• [WORK ITEM] Give back the lines below verbatim, omitting all pictures.

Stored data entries
──────────

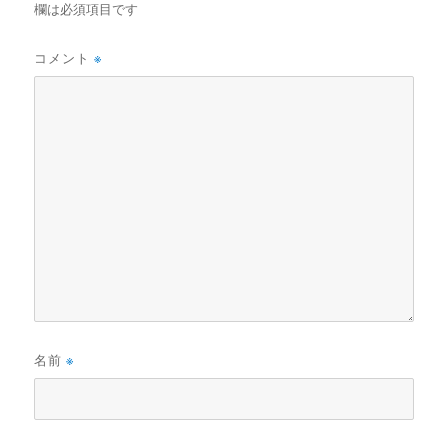
欄は必須項目です
コメント
※
名前
※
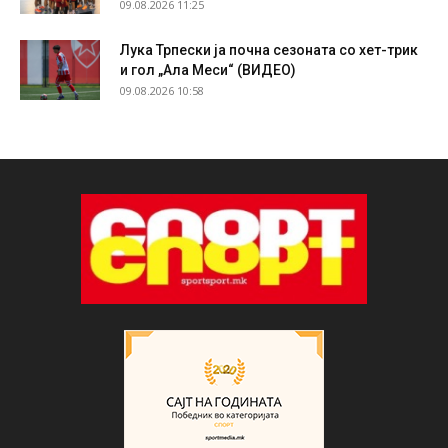
09.08.2026 11:25
Лука Трпески ја почна сезоната со хет-трик
и гол „Ала Меси“ (ВИДЕО)
09.08.2026 10:58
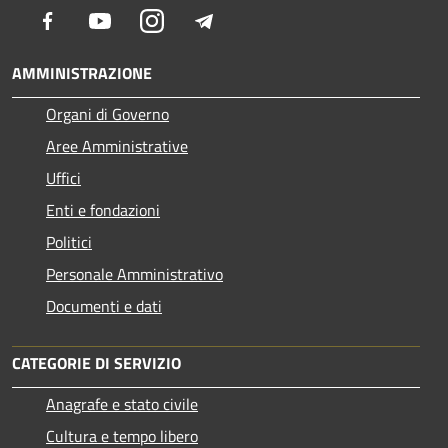
Facebook
Youtube
Instagram
Telegram
AMMINISTRAZIONE
Organi di Governo
Aree Amministrative
Uffici
Enti e fondazioni
Politici
Personale Amministrativo
Documenti e dati
CATEGORIE DI SERVIZIO
Anagrafe e stato civile
Cultura e tempo libero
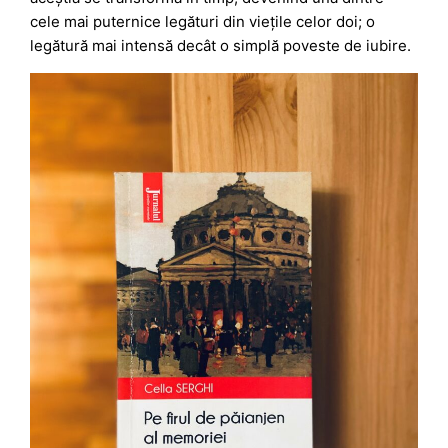
cele mai puternice legături din viețile celor doi; o
legătură mai intensă decât o simplă poveste de iubire.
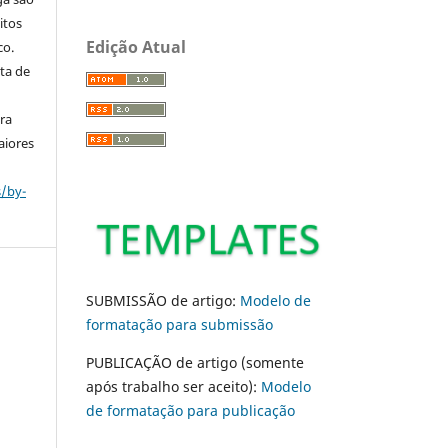
itos
Edição Atual
co.
ta de
ara
aiores
s/by-
SUBMISSÃO de artigo:
Modelo de
formatação para submissão
PUBLICAÇÃO de artigo (somente
após trabalho ser aceito):
Modelo
de formatação para publicação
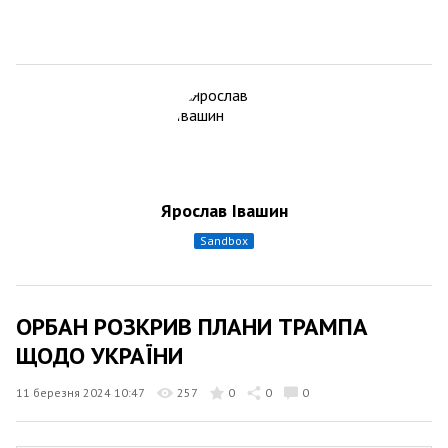
Ярослав Івашин
sandbox
ОРБАН РОЗКРИВ ПЛАНИ ТРАМПА
ЩОДО УКРАЇНИ
11 березня 2024 10:47
257
0
0
0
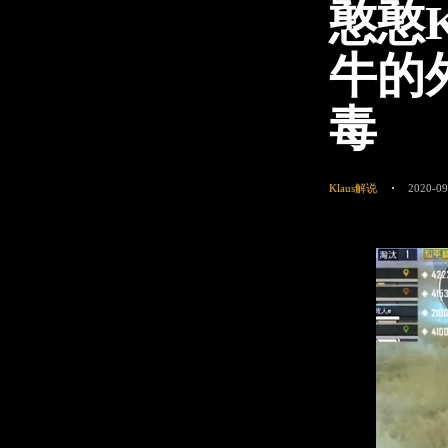
憨憨
牛的
毒
Klaus解说
2020-09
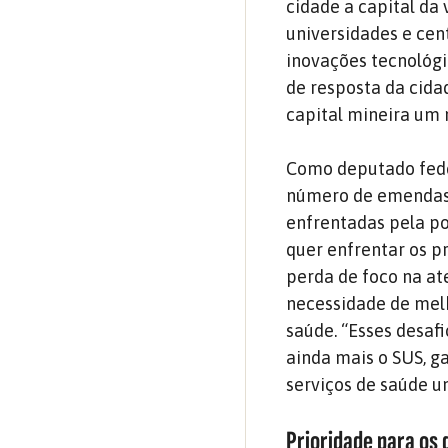
cidade a capital da
universidades e cen
inovações tecnológi
de resposta da cida
capital mineira um
Como deputado feder
número de emendas 
enfrentadas pela po
quer enfrentar os p
perda de foco na at
necessidade de melh
saúde. “Esses desaf
ainda mais o SUS, g
serviços de saúde un
Prioridade para os 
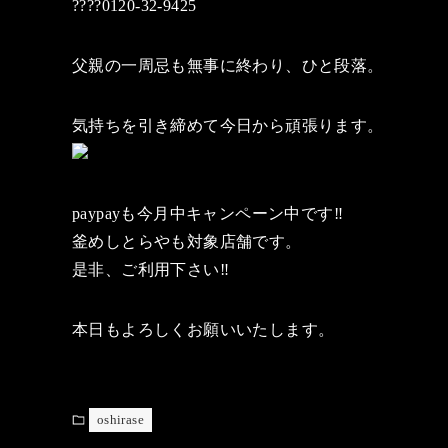
????0120-32-9425
父親の一周忌も無事に終わり、ひと段落。
気持ちを引き締めて今日から頑張ります。
paypayも今月中キャンペーン中です‼️
釜めしとらやも対象店舗です。
是非、ご利用下さい‼️
本日もよろしくお願いいたします。
oshirase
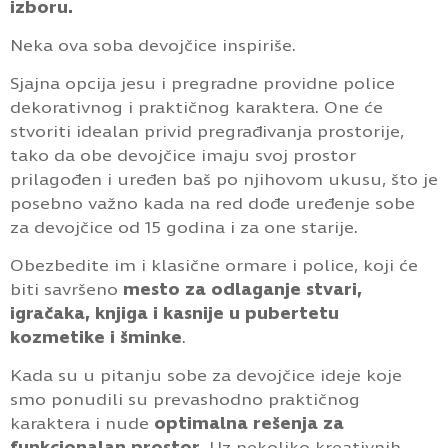
izboru.
Neka ova soba devojčice inspiriše.
Sjajna opcija jesu i pregradne providne police
dekorativnog i praktičnog karaktera. One će
stvoriti idealan privid pregrađivanja prostorije,
tako da obe devojčice imaju svoj prostor
prilagođen i uređen baš po njihovom ukusu, što je
posebno važno kada na red dođe uređenje sobe
za devojčice od 15 godina i za one starije.
Obezbedite im i klasične ormare i police, koji će
biti savršeno
mesto za odlaganje stvari,
igračaka, knjiga i kasnije u pubertetu
kozmetike i šminke
.
Kada su u pitanju sobe za devojčice ideje koje
smo ponudili su prevashodno praktičnog
karaktera i nude
optimalna rešenja za
funkcionalan prostor
. Uz nekoliko kreativnih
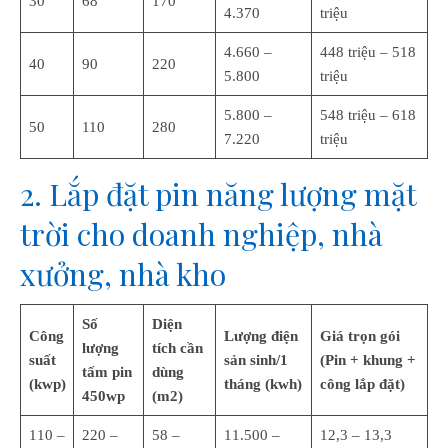
30
68
170
4.370
triệu
4.660 –
448 triệu – 518
40
90
220
5.800
triệu
5.800 –
548 triệu – 618
50
110
280
7.220
triệu
2. Lắp đặt pin năng lượng mặt
trời cho doanh nghiệp, nhà
xưởng, nhà kho
Số
Diện
Công
Lượng điện
Giá trọn gói
lượng
tích
cần
suất
sản sinh/1
(Pin + khung +
tấm pin
dùng
(kwp)
tháng (kwh)
công lắp đặt)
450wp
(m2)
110 –
220 –
58 –
11.500 –
12,3 – 13,3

──────────

• [SOLUTION TO THE PROBLEM]
欄は必須項目です
コメント
※
名前
※
09.08.2026 11:25
Лука Трпески ја почна сезоната со хет-трик
и гол „Ала Меси“ (ВИДЕО)
09.08.2026 10:58
Facebook
Youtube
Instagram
Telegram
AMMINISTRAZIONE
Organi di Governo
Aree Amministrative
Uffici
Enti e fondazioni
Politici
Personale Amministrativo
Documenti e dati
CATEGORIE DI SERVIZIO
Anagrafe e stato civile
Cultura e tempo libero
cele mai puternice legături din viețile celor doi; o
legătură mai intensă decât o simplă poveste de iubire.
itos
Edição Atual
co.
ta de
ara
aiores
s/by-
SUBMISSÃO de artigo:
Modelo de
formatação para submissão
PUBLICAÇÃO de artigo (somente
após trabalho ser aceito):
Modelo
de formatação para publicação
Ярослав Івашин
sandbox
ОРБАН РОЗКРИВ ПЛАНИ ТРАМПА
ЩОДО УКРАЇНИ
11 березня 2024 10:47
257
0
0
0
憨憨
牛的
毒
Klaus解说
2020-09
cidade a capital da
universidades e cen
inovações tecnológi
de resposta da cida
capital mineira um
Como deputado feder
número de emendas 
enfrentadas pela po
quer enfrentar os p
perda de foco na at
necessidade de melh
saúde. “Esses desaf
ainda mais o SUS, g
serviços de saúde un
Prioridade para os 
????0120-32-9425
父親の一周忌も無事に終わり、ひと段落。
気持ちを引き締めて今日から頑張ります。
paypayも今月中キャンペーン中です‼️
釜めしとらやも対象店舗です。
是非、ご利用下さい‼️
本日もよろしくお願いいたします。
oshirase
izboru.
Neka ova soba devojčice inspiriše.
Sjajna opcija jesu i pregradne providne police
dekorativnog i praktičnog karaktera. One će
stvoriti idealan privid pregrađivanja prostorije,
tako da obe devojčice imaju svoj prostor
prilagođen i uređen baš po njihovom ukusu, što je
posebno važno kada na red dođe uređenje sobe
za devojčice od 15 godina i za one starije.
Obezbedite im i klasične ormare i police, koji će
biti savršeno
mesto za odlaganje stvari,
igračaka, knjiga i kasnije u pubertetu
kozmetike i šminke
.
Kada su u pitanju sobe za devojčice ideje koje
smo ponudili su prevashodno praktičnog
karaktera i nude
optimalna rešenja za
funkcionalan prostor
. Uz nekoliko kreativnih
30
68
170
4.370
triệu
4.660 –
448 triệu – 518
40
90
220
5.800
triệu
5.800 –
548 triệu – 618
50
110
280
7.220
triệu
2. Lắp đặt pin năng lượng mặt
trời cho doanh nghiệp, nhà
xưởng, nhà kho
Số
Diện
Công
Lượng điện
Giá trọn gói
lượng
tích
cần
suất
sản sinh/1
(Pin + khung +
tấm pin
dùng
(kwp)
tháng (kwh)
công lắp đặt)
450wp
(m2)
110 –
220 –
58 –
11.500 –
12,3 – 13,3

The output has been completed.